Try it: Copy only the lines from the one containing "Ej i lager, beställningsvara." through the final line of the records below, exactly as written, with no pictures.

Saved entries:
===============

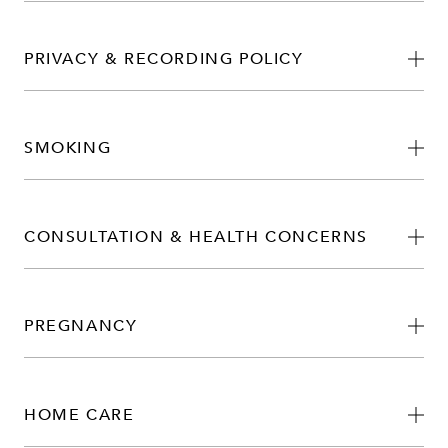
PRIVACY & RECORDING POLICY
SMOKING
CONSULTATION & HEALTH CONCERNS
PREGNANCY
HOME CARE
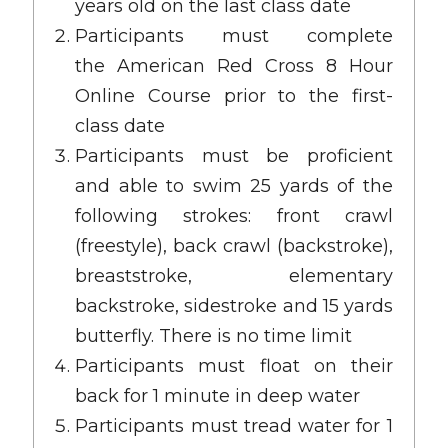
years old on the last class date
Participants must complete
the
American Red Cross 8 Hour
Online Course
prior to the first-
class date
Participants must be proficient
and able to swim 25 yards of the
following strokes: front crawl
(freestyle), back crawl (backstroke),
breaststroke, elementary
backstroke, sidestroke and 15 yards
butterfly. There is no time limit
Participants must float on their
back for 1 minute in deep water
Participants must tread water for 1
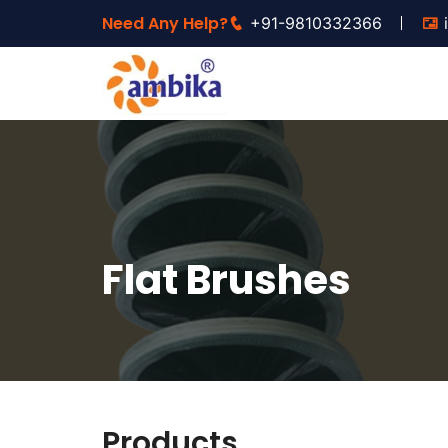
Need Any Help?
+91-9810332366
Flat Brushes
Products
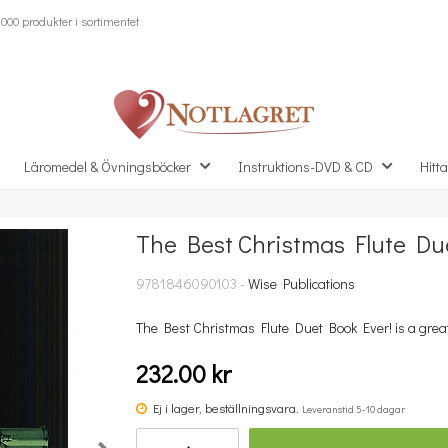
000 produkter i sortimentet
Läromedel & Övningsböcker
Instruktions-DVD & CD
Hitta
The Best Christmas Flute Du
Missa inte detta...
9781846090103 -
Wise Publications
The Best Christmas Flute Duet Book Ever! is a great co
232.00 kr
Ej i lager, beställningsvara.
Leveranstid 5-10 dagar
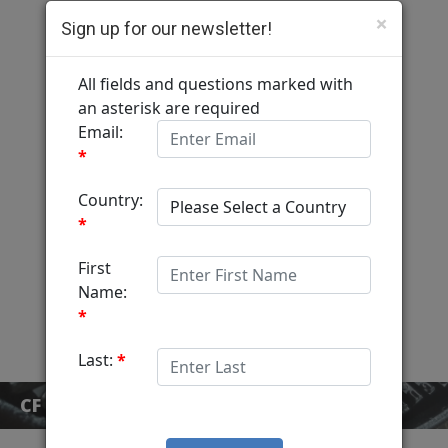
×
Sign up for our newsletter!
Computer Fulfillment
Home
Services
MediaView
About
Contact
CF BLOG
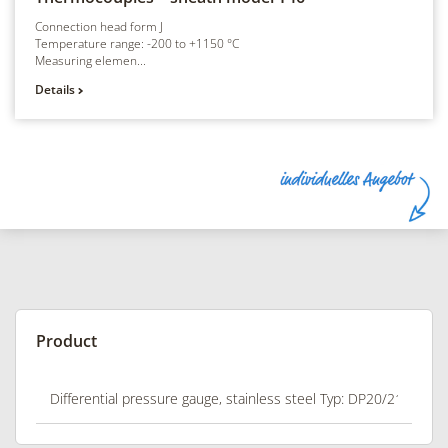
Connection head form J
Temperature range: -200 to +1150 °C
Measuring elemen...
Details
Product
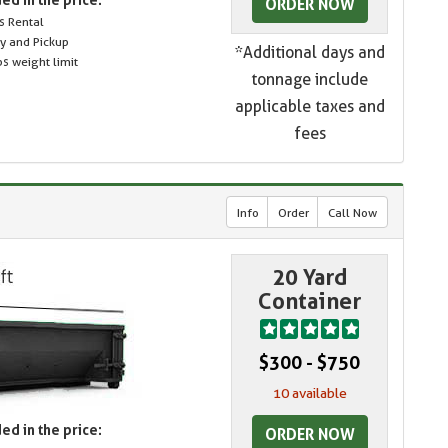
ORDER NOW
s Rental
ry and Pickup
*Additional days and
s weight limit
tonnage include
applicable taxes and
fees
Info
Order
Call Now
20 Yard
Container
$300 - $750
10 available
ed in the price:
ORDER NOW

===============

Reply to the task:
Ej i lager, beställningsvara.
Leveranstid 5-10 dagar
×
Sign up for our newsletter!
Computer Fulfillment
Home
Services
MediaView
About
Contact
CF BLOG
Connection head form J
Temperature range: -200 to +1150 °C
Measuring elemen...
Details
Product
ORDER NOW
s Rental
ry and Pickup
*Additional days and
s weight limit
tonnage include
applicable taxes and
fees
Info
Order
Call Now
20 Yard
Container
$300 - $750
10 available
ed in the price:
ORDER NOW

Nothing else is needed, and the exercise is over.